Apollo 11: the Moon landing conspiracy debunked
As the 50th anniversary approaches, many people still believe the ‘giant leap for mankind’ never happened
On 20 July 1969, Neil Armstrong and Buzz Aldrin landed on the Moon during the Apollo 11 mission, with the help of around 400,000 Nasa employees and contractors.
Or did they?
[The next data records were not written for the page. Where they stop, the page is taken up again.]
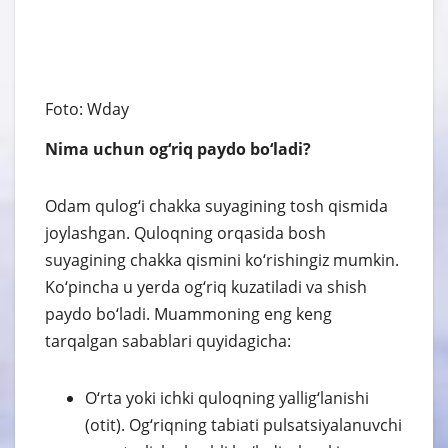
Foto: Wday
Nima uchun og‘riq paydo bo‘ladi?
Odam qulog‘i chakka suyagining tosh qismida
joylashgan. Quloqning orqasida bosh
suyagining chakka qismini ko‘rishingiz mumkin.
Ko‘pincha u yerda og‘riq kuzatiladi va shish
paydo bo‘ladi. Muammoning eng keng
tarqalgan sabablari quyidagicha:
O‘rta yoki ichki quloqning yallig‘lanishi
(otit). Og‘riqning tabiati pulsatsiyalanuvchi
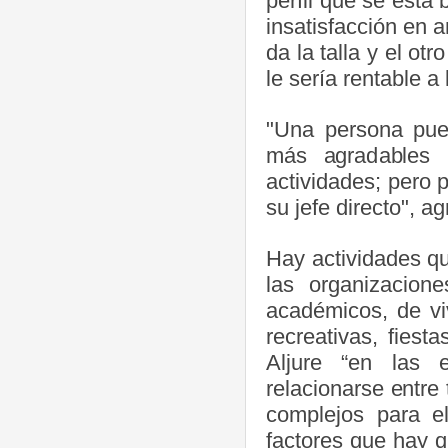
perfil que se está
insatisfacción en
da la talla y el o
le sería rentable a
"Una persona pue
más agradables p
actividades; pero 
su jefe directo", ag
Hay actividades qu
las organizacione
académicos, de vi
recreativas, fiest
Aljure “en las
relacionarse entre
complejos para e
factores que hay 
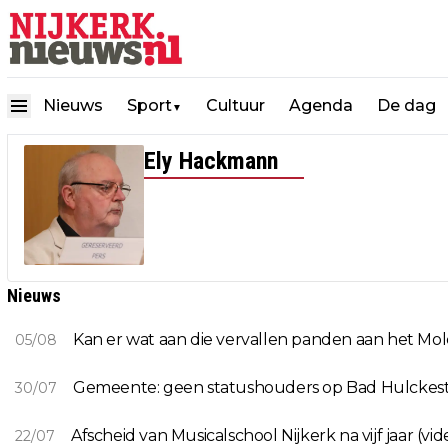
Nieuws
Sport
Cultuur
Agenda
De dag
▼
Ely Hackmann
Nieuws
Kan er wat aan die vervallen panden aan het Mo
05/08
Gemeente: geen statushouders op Bad Hulckest
30/07
Afscheid van Musicalschool Nijkerk na vijf jaar (vid
22/07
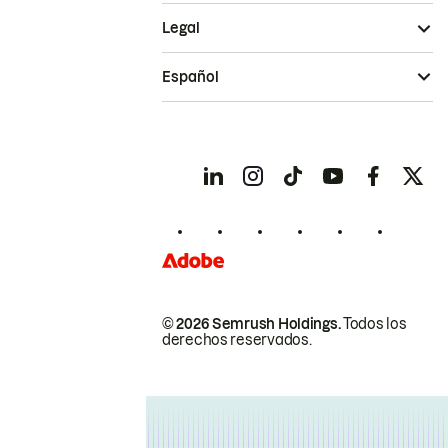
Legal
Español
© 2026 Semrush Holdings.
Todos los
derechos reservados.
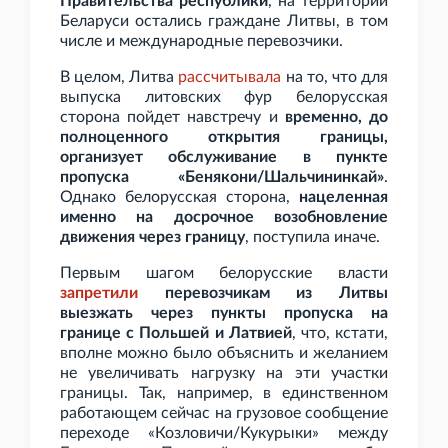
Правительства республики
, на территории
Беларуси остались граждане Литвы, в том
числе и международные перевозчики.
В целом, Литва
рассчитывала
на то, что для
выпуска литовских фур белорусская
сторона пойдет навстречу и
временно, до
полноценного открытия границы,
организует обслуживание в пункте
пропуска «Бенякони/Шальчининкай»
.
Однако белорусская сторона,
нацеленная
именно на досрочное возобновление
движения через границу
, поступила иначе.
Первым шагом белорусские власти
запретили
перевозчикам из Литвы
выезжать через пункты пропуска на
границе с Польшей и Латвией
, что, кстати,
вполне можно было объяснить и желанием
не увеличивать нагрузку на эти участки
границы. Так, например, в единственном
работающем сейчас на грузовое сообщение
переходе «Козловичи/Кукурыки» между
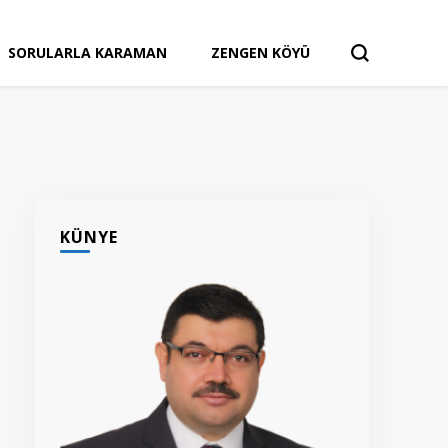
SORULARLA KARAMAN
ZENGEN KÖYÜ
KÜNYE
Not everyone is convinced.
The now-famous hoax Moon-landing conspiracy theory started with “one small step” by former US Navy officer Bill Kaysing...
What is the theory?
Kaysing believes the whole mission was created in a TV studio.
The basic premise is that since President John F. Kennedy could not accomplish his promise of landing a man on the Moon by the end of the 1960s, Nasa sent astronauts into Earth orbit instead, explains Peter Knight, a professor of American Studies at the University of Manchester.
Kaysing, who contributed to the US space programme between 1956 and 1963, said he had “a hunch, an intuition” that the US lacked the technical powers to make it to the Moon and back.
In 1976, Kaysing self-published We Never Went to the Moon: America’s Thirty Billion Dollar Swindle, a pamphlet that used grainy photocopies as “evidence” and fabricated theories.
The proof of the landing included 382kg of Moon rock, collected from six missions; endorsements from Russia, Japan and China; and images the Nasa Lunar Reconnaissance Orbiter took showing tracks made by the astronauts.
Kaysing brought up points such as the lack of stars as well as a blast crater in the pictures. He also notes the way the shadows fall, The Guardian reports.
On an episode of ITV’s This Morning last year, one believer in the conspiracy theory, Martin Kenny, argued that no one could have walked on the Moon.
“In the past, you saw the Moon landings and there was no way to check any of it,” he said. “Now, in the age of technology, a lot of young people are now investigating for themselves.”
“It’s well documented that Nasa was often badly managed and had poor quality control,” Kaysing told Wired in 1994. “But as of ’69, we could suddenly perform manned flight upon manned flight? With complete success? It’s just against all statistical odds.”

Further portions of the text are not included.